In this example we will build a directive that displays the current time.

<doc:example module="time">
  <doc:source>
   <script>
     function Ctrl2($scope) {
       $scope.format = 'M/d/yy h:mm:ss a';
     }

     angular.module('time', [])
       // Register the 'myCurrentTime' directive factory method.
       // We inject $timeout and dateFilter service since the factory method is DI.
       .directive('myCurrentTime', function($timeout, dateFilter) {
         // return the directive link function. (compile function not needed)
         return function(scope, element, attrs) {
           var format,  // date format
               timeoutId; // timeoutId, so that we can cancel the time updates

           // used to update the UI
           function updateTime() {
             element.text(dateFilter(new Date(), format));
           }

           // watch the expression, and update the UI on change.
           scope.$watch(attrs.myCurrentTime, function(value) {
             format = value;
             updateTime();
           });

           // schedule update in one second
           function updateLater() {
             // save the timeoutId for canceling
             timeoutId = $timeout(function() {
               updateTime(); // update DOM
               updateLater(); // schedule another update
             }, 1000);
           }

           // listen on DOM destroy (removal) event, and cancel the next UI update
           // to prevent updating time after the DOM element was removed.
           element.on('$destroy', function() {
             $timeout.cancel(timeoutId);
           });

           updateLater(); // kick off the UI update process.
         }
       });
   </script>
   <div ng-controller="Ctrl2">
     Date format: <input ng-model="format"> <hr/>
     Current time is: <span my-current-time="format"></span>
   </div>
  </doc:source>
</doc:example>


# Writing directives (long version)

There are different ways to declare a directive. The difference resides in the return
value of the factory function. You can either return a Directive Definition Object
(see below) that defines the directive properties, or just the postLink function
of such an object (all other properties will have the default values).

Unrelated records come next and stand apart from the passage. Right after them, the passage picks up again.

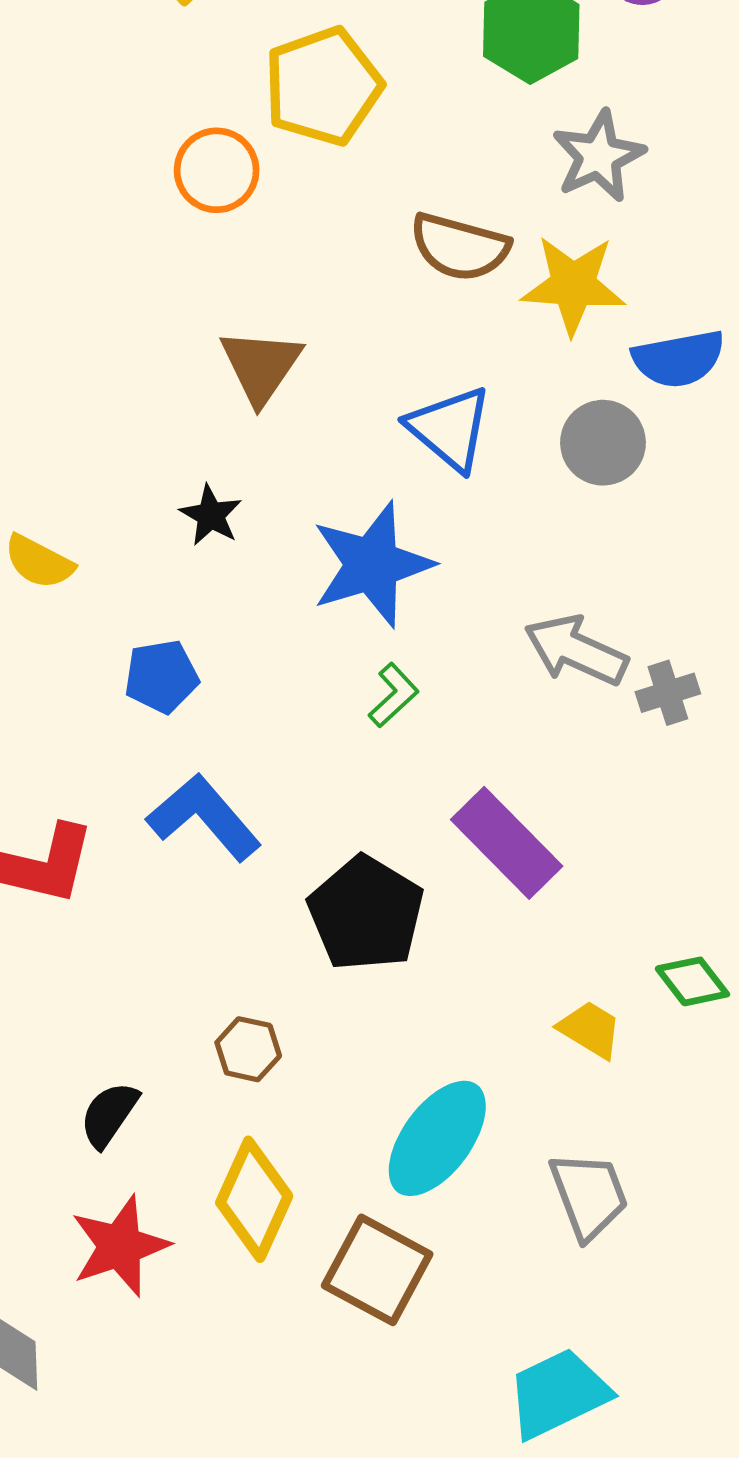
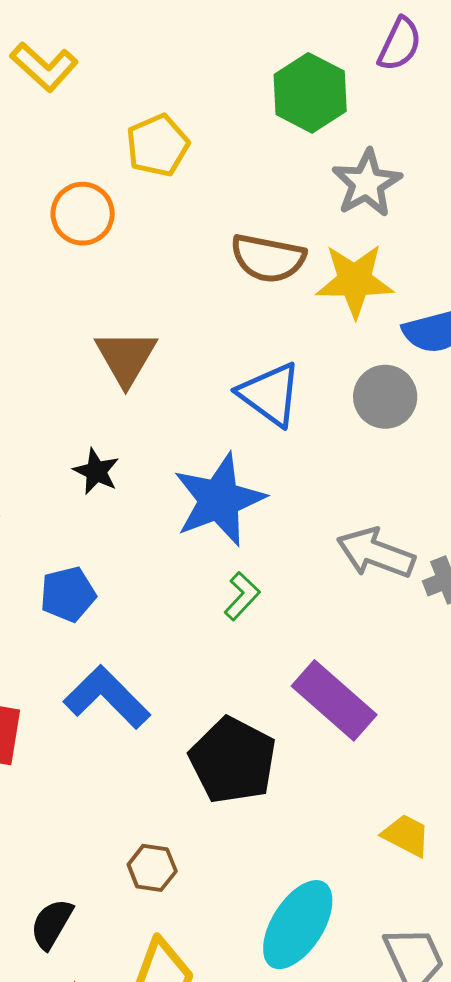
yellow pentagon: (323, 86) -> (158, 145), size x0.7

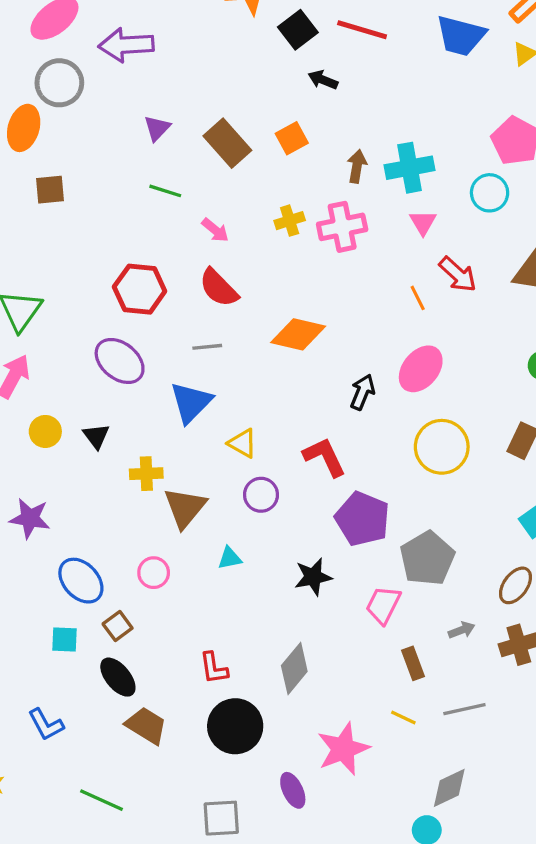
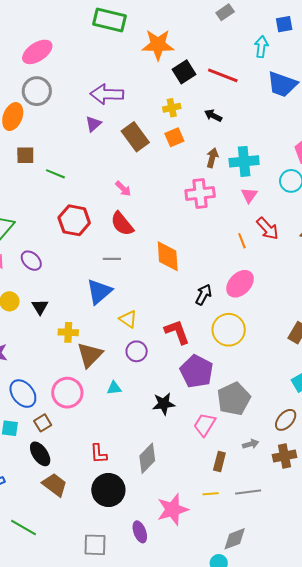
purple arrow: (126, 45) -> (107, 94), moved
black arrow: (323, 80) -> (213, 116), moved
green line: (165, 191) -> (55, 174), moved
yellow cross: (290, 221) -> (172, 108), moved
orange diamond: (298, 334) -> (168, 256), turned 68
purple ellipse: (120, 361) -> (31, 261), moved, size x0.7
yellow circle: (442, 447) -> (229, 330), moved
pink circle: (154, 573) -> (67, 393), size x1.6
brown rectangle: (413, 663) -> (219, 462), turned 30
yellow line: (403, 717) -> (211, 494), turned -35

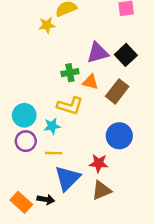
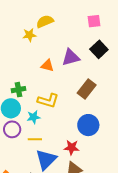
black square: (126, 55) -> (99, 49), moved
green cross: (70, 73) -> (19, 90), moved
orange triangle: (90, 82) -> (47, 66), moved

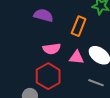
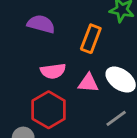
gray line: (96, 83) -> (116, 118), turned -56

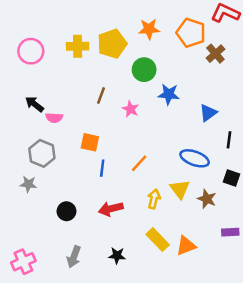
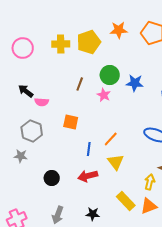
green circle: (144, 70) -> (110, 75), moved
blue line: (102, 168) -> (89, 149), moved
yellow triangle: (180, 189) -> (116, 162), moved
yellow arrow: (154, 199) -> (150, 182), moved

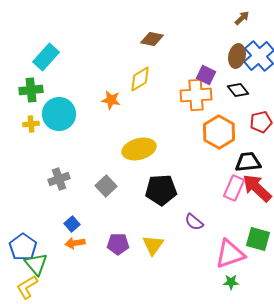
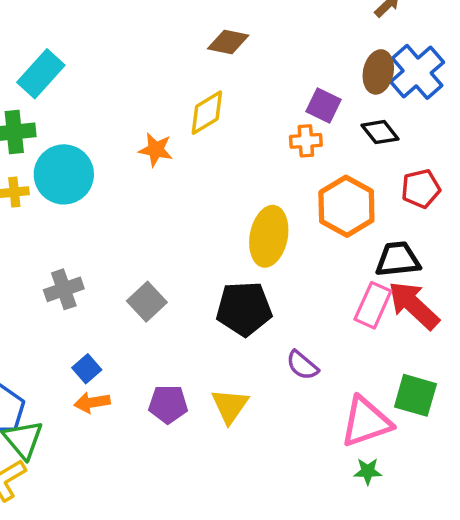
orange cross: (196, 95) -> (306, 141), size x0.6
yellow ellipse: (139, 149) -> (269, 236), moved, turned -64

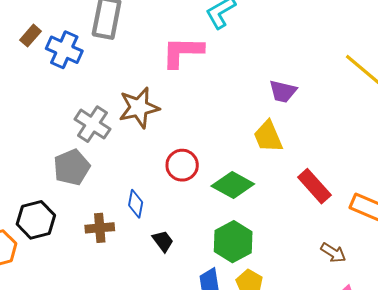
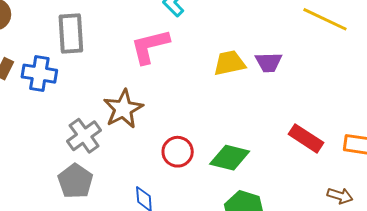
purple trapezoid: (283, 91) -> (269, 62), moved
gray cross: (92, 124) -> (84, 136), turned 36
yellow trapezoid: (268, 136) -> (229, 63), moved, turned 116

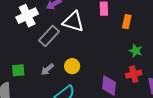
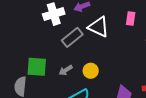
green square: (18, 70) -> (37, 67), size x1.5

Here's an example directive declared with a Directive Definition Object:

<pre>
  var myModule = angular.module(...);

  myModule.directive('directiveName', function factory(injectables) {
    var directiveDefinitionObject = {
      priority: 0,
      template: '<div></div>', // or // function(tElement, tAttrs) { ... },
      // or
      // templateUrl: 'directive.html', // or // function(tElement, tAttrs) { ... },
      replace: false,
      transclude: false,
      restrict: 'A',
      scope: false,
      controller: function($scope, $element, $attrs, $transclude, otherInjectables) { ... },
      require: 'siblingDirectiveName', // or // ['^parentDirectiveName', '?optionalDirectiveName', '?^optionalParent'],
      compile: function compile(tElement, tAttrs, transclude) {
        return {
          pre: function preLink(scope, iElement, iAttrs, controller) { ... },
          post: function postLink(scope, iElement, iAttrs, controller) { ... }
        }
	      // or
	      // return function postLink( ... ) { ... }
      },
      // or
      // link: {
      //  pre: function preLink(scope, iElement, iAttrs, controller) { ... },
      //  post: function postLink(scope, iElement, iAttrs, controller) { ... }
      // }
      // or
      // link: function postLink( ... ) { ... }
    };
    return directiveDefinitionObject;
  });
</pre>

In most cases you will not need such fine control and so the above can be simplified. You can still
return a Directive Definition Object, but only setting the 'link' function property of the Object,
and rely on the default values for other properties. 

Therefore the above can be simplified as:

<pre>
  var myModule = angular.module(...);

  myModule.directive('directiveName', function factory(injectables) {
    var directiveDefinitionObject = {
      link: function postLink(scope, iElement, iAttrs) { ... }
    };
    return directiveDefinitionObject;
    // or
    // return function postLink(scope, iElement, iAttrs) { ... }
  });
</pre>


## Factory method

The factory method is responsible for creating the directive. It is invoked only once, when the
{@link api/ng.$compile compiler} matches the directive for the first time. You can
perform any initialization work here. The method is invoked using the {@link
api/AUTO.$injector#invoke $injector.invoke} which
makes it injectable following all of the rules of injection annotation.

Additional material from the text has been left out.